Sorting through photos back home, two okay shots turned up. Knocking out the background in Photoshop is a little tedious but worthwhile. Here's the one photo used: www.southkingcounciloftheblind.org

Next game I’ll tackle the fielding.

Tuesday, July 22, 2014

Why I am considering migrating a large site to WordPress

1. Accessible WordPress themes have been audited.

Hands down--this is the number one concern for an active organization of people who are low vision and blind. The Washington Council of the Blind (WCB) provides information and resources to the general public largely through its website. Our current website uses old code and looks very dated.

Sure, achieving 100 percent accessibility is almost impossible because there is no industry standard for browsers or adaptive software. And now people access the Internet with many different kinds of devices.

Who has the time to test forms for accessibility? WCB is an all-volunteer organization. Our website committee does well to submit content and edit. When we post a scholarship application it needs to work or credibility is lost.

George Williams posted a great article listing accessible themes that have been thoroughly tested.

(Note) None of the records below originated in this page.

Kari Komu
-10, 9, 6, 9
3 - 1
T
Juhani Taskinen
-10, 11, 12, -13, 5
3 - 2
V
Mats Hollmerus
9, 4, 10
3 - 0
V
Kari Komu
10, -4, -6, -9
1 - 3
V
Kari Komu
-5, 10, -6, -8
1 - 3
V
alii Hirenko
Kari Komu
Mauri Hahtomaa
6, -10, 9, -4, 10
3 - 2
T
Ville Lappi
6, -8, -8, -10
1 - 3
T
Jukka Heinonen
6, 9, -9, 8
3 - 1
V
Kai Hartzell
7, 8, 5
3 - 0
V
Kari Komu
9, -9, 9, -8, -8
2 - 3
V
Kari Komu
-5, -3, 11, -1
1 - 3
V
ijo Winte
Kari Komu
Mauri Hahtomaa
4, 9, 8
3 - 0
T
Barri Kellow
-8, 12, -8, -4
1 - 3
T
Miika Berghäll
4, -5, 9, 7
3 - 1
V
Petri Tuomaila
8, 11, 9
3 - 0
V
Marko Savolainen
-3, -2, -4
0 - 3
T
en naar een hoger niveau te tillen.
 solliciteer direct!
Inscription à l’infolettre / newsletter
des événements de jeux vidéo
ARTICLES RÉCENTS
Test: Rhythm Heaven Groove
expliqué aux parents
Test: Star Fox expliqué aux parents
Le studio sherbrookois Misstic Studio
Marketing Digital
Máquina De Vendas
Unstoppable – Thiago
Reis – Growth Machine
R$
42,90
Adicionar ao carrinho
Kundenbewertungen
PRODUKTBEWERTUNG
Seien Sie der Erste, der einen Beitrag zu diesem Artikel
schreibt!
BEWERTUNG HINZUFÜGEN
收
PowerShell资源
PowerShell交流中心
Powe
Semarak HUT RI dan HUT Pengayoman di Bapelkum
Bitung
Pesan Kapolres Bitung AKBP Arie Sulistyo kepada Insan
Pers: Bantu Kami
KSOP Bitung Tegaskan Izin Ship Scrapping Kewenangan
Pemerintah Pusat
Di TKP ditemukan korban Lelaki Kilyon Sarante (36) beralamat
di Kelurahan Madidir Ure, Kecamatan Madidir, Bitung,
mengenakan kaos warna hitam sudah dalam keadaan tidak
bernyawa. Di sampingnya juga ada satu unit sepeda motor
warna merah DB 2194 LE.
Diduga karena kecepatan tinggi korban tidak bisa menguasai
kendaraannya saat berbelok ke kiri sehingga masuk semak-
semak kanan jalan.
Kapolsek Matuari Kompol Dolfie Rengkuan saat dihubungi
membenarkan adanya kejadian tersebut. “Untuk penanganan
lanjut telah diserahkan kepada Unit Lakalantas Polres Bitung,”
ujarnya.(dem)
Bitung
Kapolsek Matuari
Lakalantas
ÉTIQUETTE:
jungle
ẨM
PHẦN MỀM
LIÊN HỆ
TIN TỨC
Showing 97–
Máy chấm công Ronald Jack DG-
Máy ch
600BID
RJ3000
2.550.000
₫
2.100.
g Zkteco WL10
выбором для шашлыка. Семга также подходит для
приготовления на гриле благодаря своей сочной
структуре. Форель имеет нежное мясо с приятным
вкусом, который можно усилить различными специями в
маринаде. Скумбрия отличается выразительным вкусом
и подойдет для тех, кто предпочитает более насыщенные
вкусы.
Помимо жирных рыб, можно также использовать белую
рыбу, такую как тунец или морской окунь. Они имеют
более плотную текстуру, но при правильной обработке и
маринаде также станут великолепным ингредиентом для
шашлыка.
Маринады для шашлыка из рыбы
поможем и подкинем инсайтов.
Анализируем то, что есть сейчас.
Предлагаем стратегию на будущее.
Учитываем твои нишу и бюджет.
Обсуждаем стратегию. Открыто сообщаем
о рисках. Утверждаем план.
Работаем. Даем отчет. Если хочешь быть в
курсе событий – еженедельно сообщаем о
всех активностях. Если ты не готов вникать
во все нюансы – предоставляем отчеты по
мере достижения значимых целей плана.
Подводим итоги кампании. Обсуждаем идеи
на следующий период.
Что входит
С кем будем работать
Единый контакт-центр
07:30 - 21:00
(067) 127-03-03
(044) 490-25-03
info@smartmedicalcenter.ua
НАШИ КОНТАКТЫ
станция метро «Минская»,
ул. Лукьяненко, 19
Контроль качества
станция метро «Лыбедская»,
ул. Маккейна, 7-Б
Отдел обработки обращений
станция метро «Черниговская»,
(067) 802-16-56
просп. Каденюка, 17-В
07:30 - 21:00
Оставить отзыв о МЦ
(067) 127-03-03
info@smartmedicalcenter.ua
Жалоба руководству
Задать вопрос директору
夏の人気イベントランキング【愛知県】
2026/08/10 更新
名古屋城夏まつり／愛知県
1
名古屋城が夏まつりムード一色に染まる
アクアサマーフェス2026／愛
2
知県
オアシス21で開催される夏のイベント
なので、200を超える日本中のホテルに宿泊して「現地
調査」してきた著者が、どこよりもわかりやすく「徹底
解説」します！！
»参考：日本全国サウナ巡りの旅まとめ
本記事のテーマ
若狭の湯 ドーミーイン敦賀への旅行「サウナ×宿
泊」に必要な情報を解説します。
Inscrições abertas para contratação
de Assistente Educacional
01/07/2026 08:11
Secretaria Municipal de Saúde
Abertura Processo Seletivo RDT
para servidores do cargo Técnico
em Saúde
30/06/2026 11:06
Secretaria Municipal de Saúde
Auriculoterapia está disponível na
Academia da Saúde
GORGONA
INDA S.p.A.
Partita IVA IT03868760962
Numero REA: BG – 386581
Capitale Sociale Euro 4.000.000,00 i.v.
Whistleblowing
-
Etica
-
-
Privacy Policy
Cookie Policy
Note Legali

2. People using screen-reading software can manage the admin controls.

This means empowerment for everyone. The Cisco Academy for the Visually Impaired offers an excellent online course on managing WordPress sites. Yes, there are blind designers and programmers who do very well.

3. New WordPress themes are responsive.

This means the themes reflow your content to work well on computers, tablets, and phones. You don’t have to build, test, and update three separate layouts.

4. Code is kept up-to-date.

This keeps my back-end programmer and the membership very happy when security is such a headache.

5. Dynamic header plug-ins give a fresh look when good photos are hard to come by. 

This means I can have four or five photo collages that swap out each time the site is visited.

Do blind people really care about how a site looks? Yes, and people losing vision are hyper-sensitive about design and fashion.

Content and authenticity matter with photos.

Visitors to a site need to know there are real people they can engage. Use action photos of real people in your organization, not stock photos. Fresh content tells visitors you pay attention. Using your website as an online brochure will not invite action or repeat visits.

(Of course, provide alternative text so someone using a screen reader knows what content is provided in each photo.)